Dataset excerpts
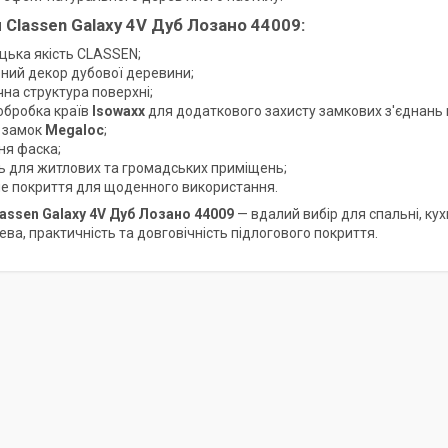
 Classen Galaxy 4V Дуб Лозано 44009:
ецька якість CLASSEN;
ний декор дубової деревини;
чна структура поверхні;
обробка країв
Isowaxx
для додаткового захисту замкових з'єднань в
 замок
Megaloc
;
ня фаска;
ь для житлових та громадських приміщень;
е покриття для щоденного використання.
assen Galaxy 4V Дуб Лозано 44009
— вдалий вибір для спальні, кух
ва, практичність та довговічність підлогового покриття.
---
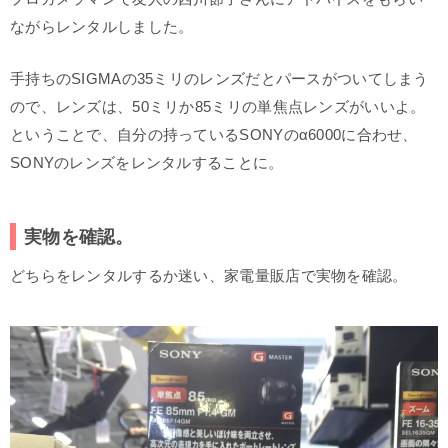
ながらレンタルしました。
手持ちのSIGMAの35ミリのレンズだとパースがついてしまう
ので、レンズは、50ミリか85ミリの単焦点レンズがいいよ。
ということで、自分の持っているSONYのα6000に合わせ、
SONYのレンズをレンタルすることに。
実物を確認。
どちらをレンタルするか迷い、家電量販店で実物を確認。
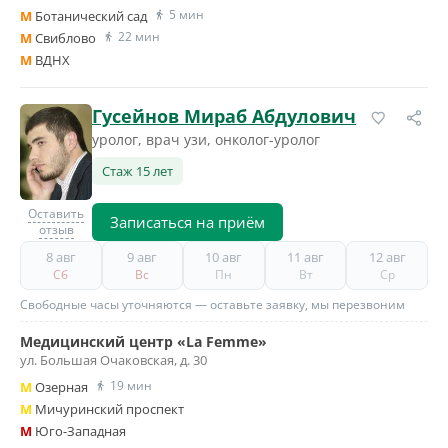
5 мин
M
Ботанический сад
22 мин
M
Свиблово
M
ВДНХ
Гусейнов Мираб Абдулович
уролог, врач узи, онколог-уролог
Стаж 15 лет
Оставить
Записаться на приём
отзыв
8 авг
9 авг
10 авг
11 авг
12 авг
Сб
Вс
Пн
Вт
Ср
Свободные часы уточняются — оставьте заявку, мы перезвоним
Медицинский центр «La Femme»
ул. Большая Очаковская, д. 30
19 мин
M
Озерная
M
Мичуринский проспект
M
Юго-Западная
---
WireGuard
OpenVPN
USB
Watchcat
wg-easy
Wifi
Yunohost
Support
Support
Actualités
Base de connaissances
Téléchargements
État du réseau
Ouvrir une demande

What needs to be done> Say how many lines of the records contain the word "Лозано", and give no other output.

Result below> 2